Which Peerless driver is that? Box volume? They look like the perfect size for my office system.

Thanks!
 
Thanks for the reply... greatly appreciated!

The first ones I'm building will be a xmas present for my wife's office so def near-field with sub. Based on that would you do ported or sealed? Her desk is oriented in a corner so will not be near a boundary. If you recommend ported what size does your modeling indicate (diameter and length)? I have both 1" (2.54cm) and 1.5" (3.81cm) diameter ports from Parts Express to choose from currently.

If it matters I will be using Roon to a ORB Audio Mini-T (has Sub out) so DSP is an option.

I'd still like to know the why behind Nola's decision to port these as well as why my model shows a "hump" in the frequency response?

The attached image shows my sealed vs ported (green line) model.

Sorry for all the questions... trying to learn this as I've only ever built sealed subs before (Rythmik) and I want to step up my game.

Kind Regards,
Mark

Sealed, you are looking at 150Hz then the TC9 starts falling down. At 150Hz, I start to hear where the bass is coming from. So, if you have a single sub on the right or left side only, I would feel the unbalanced sound.

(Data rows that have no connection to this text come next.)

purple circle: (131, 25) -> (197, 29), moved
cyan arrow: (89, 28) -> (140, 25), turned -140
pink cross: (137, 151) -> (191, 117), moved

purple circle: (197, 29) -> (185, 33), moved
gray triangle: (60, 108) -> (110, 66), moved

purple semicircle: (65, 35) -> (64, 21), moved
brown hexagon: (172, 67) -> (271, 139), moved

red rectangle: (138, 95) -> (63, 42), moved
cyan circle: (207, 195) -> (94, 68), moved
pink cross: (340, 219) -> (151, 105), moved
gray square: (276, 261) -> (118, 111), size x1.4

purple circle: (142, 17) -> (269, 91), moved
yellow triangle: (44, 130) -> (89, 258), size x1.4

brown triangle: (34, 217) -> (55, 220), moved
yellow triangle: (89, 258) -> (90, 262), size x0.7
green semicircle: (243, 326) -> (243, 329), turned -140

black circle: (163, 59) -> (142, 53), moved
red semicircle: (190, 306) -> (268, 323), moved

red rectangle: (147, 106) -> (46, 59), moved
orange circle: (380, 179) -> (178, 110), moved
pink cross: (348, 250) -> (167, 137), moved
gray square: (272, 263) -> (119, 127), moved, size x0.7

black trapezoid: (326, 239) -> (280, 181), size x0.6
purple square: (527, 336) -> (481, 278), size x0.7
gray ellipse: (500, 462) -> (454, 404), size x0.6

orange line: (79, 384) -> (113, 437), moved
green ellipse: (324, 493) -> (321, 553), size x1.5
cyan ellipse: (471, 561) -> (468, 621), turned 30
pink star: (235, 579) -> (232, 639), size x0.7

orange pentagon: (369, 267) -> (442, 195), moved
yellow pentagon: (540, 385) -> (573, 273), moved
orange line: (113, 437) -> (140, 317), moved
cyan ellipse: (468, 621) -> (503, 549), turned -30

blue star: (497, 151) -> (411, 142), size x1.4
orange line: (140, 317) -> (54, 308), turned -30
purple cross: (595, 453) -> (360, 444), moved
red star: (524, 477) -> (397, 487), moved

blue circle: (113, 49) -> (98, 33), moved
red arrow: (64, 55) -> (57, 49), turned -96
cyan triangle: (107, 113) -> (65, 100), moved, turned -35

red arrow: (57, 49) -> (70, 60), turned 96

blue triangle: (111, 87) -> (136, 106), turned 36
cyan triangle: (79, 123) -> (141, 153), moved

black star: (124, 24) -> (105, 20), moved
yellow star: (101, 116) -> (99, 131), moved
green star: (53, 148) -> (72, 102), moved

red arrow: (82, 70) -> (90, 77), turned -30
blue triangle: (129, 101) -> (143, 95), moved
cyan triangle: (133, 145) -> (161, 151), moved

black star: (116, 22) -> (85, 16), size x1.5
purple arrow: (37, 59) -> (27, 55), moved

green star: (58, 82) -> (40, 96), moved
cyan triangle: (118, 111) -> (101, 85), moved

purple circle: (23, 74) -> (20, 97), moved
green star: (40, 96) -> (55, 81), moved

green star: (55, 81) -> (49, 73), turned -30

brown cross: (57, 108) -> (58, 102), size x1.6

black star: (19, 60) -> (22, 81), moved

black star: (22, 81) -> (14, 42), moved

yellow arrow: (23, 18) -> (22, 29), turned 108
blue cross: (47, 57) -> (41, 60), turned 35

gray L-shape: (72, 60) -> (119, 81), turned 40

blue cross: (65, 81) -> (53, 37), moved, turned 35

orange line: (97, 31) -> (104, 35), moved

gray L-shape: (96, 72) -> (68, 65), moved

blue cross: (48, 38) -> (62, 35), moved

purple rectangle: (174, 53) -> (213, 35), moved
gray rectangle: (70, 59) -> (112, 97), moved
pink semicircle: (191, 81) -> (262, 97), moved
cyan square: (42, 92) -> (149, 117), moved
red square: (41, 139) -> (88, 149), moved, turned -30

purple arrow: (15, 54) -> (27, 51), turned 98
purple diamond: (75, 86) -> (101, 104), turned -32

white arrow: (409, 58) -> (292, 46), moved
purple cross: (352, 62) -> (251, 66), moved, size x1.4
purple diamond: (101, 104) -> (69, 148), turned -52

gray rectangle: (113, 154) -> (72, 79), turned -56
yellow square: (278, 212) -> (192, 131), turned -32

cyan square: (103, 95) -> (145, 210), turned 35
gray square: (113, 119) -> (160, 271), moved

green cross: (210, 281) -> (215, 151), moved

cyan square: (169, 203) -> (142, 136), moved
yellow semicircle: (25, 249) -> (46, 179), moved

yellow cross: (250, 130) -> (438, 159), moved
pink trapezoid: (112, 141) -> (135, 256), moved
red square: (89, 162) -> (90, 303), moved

Going vented, that "hump" will be picked up. by the room and enhanced, giving you a reach closer to 100Hz, which is easier to cross to a single sub.

Also, are you sure the Nola clones are a good match to put in a corner of a room? The OB design will probably not fare well in a corner...
 
Which Peerless driver is that? Box volume? They look like the perfect size for my office system.

Thanks!

It's the Peerless by Tymphany 830667 8" Paper Cone SLS Subwoofer


The box volume is based on the Nola Brio Trio sub (12"WX12"HX17"D, minus the plate amp. I just didn't make it square. I wanted it to fit 'between' more places and I am firing it with a Behringer inuke 3000dsp amp.

A really good match for these speakers is the Dayton RSS315HF-4.

The Dayton RSS sub I followed the dimensions for the sealed version per Zaph audio's archive page.
 
I used a variation on this idea to knock up a soundbar. Waiting on some caps and inductors to cross it over at 900 HZ. But even running some off the shelf crossovers that I had kicking around, which cross at 2.5 KHZ it sounds pretty good. The little 3116 cuts out at moderate volume which may improve once I fix the crossovers but I also have a better amp and power supply on order.